Marshmallow Peep Cover

Spring is here!! After a long hard winter, I couldn’t be more excited about a little sunshine and warm days. Fueling the fire is DC’s annual cherry blossom madness. When spring hits, the CB’s come out and you can almost feel the excitement in the air. Here in the nation’s capital, we love our picturesque blooms. So in honor of the spring season, and the overabundance of marshmallow Peeps that flood the grocery store at this time of year, I thought I’d share a little seasonal food science and answer the question, “Why do marshmallows puff in the microwave?”
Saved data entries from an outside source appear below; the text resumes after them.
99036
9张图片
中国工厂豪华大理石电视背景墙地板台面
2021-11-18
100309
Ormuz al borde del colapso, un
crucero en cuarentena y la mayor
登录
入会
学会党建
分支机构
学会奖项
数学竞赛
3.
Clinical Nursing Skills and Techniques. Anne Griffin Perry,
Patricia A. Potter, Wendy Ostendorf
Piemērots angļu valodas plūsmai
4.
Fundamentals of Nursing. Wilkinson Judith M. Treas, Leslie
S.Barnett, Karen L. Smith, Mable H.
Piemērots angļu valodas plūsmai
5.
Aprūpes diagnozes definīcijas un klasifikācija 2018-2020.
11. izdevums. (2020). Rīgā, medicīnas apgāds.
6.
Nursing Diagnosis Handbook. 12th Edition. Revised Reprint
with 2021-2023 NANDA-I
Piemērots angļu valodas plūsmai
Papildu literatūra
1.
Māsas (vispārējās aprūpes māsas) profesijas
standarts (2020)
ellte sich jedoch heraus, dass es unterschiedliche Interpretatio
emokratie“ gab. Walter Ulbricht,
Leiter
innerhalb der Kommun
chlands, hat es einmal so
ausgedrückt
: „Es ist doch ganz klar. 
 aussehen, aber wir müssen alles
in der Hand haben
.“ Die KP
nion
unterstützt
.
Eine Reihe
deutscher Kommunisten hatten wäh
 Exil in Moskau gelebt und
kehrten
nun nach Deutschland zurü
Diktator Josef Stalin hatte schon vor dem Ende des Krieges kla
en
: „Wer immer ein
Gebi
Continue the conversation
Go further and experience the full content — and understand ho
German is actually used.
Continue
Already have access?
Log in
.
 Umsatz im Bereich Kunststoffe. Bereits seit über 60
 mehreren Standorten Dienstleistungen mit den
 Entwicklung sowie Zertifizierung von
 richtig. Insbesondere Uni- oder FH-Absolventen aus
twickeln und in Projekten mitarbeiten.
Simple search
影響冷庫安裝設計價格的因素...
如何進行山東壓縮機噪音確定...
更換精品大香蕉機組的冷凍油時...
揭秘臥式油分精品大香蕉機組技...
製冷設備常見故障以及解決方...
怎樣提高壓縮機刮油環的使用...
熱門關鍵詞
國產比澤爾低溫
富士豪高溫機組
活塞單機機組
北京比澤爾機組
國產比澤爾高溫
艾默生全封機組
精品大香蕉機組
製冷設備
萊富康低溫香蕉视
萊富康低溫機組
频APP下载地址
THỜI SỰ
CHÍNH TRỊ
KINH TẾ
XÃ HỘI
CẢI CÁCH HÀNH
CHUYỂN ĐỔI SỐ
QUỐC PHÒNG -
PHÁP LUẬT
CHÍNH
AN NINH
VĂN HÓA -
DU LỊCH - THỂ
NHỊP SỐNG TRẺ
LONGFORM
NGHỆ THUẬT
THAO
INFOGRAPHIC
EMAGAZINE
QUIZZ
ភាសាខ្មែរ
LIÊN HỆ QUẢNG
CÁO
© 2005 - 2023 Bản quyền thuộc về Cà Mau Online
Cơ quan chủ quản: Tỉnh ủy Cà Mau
If you’ve never microwaved a marshmallow Peep, let me stop you right there. You’re missing out! Here’s three reasons why you should try it immediately:

1. It’s the closest thing you’ll get to a toasted marshmallow without a bonfire.
2. Even if you don’t care for Peeps, IT’S TOTALLY FUN TO WATCH.
3. Leftover Peeps become stale almost immediately, and this is a fun way to make them palatable again.

Here’s what you do:

Take a marshmallow Peep (or a regular marshmallow) and place it on a lightly greased or parchment-lined plate. Microwave it on high for no more than 45 seconds. Watch your marshmallow Peep puff and expand as it does its best Bruce Banner-meets-Jabba the Hutt impression!
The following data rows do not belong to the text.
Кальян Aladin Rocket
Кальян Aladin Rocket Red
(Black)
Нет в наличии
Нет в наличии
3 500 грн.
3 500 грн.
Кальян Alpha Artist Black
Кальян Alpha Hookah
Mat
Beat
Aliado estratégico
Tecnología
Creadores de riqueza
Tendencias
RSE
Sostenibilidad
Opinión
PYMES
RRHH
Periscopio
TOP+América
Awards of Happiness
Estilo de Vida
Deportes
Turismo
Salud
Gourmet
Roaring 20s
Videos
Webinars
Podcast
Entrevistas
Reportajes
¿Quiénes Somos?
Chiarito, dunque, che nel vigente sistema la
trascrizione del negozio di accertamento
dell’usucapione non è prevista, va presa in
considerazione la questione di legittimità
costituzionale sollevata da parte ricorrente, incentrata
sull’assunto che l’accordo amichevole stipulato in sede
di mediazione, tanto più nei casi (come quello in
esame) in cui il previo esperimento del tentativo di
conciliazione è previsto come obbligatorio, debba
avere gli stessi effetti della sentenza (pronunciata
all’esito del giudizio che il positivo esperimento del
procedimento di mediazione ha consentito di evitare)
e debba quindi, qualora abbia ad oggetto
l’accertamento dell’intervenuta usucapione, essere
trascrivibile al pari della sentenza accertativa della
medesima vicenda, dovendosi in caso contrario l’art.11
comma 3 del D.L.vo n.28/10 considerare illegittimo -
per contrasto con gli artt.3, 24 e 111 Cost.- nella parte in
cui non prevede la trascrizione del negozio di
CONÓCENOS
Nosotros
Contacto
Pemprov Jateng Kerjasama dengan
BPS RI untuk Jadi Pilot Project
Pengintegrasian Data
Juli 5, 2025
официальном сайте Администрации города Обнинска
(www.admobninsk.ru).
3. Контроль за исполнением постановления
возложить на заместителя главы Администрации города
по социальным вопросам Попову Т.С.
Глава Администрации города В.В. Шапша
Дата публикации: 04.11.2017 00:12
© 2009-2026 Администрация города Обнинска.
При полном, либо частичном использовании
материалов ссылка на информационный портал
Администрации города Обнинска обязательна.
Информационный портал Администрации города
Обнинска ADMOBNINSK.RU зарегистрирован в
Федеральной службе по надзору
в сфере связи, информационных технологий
Marshmallow Peep Time Montage

Here’s the science behind what’s really happening:

Marshmallows are basically thousands of minuscule air bubbles surrounded by thin walls of gelatin and sugar syrup. When microwaved, the water molecules in that syrup begin to vibrate and  heat up. They quickly turn to steam and fill the air pockets in the marshmallow, causing them to expand. This is why you see your Peep grow!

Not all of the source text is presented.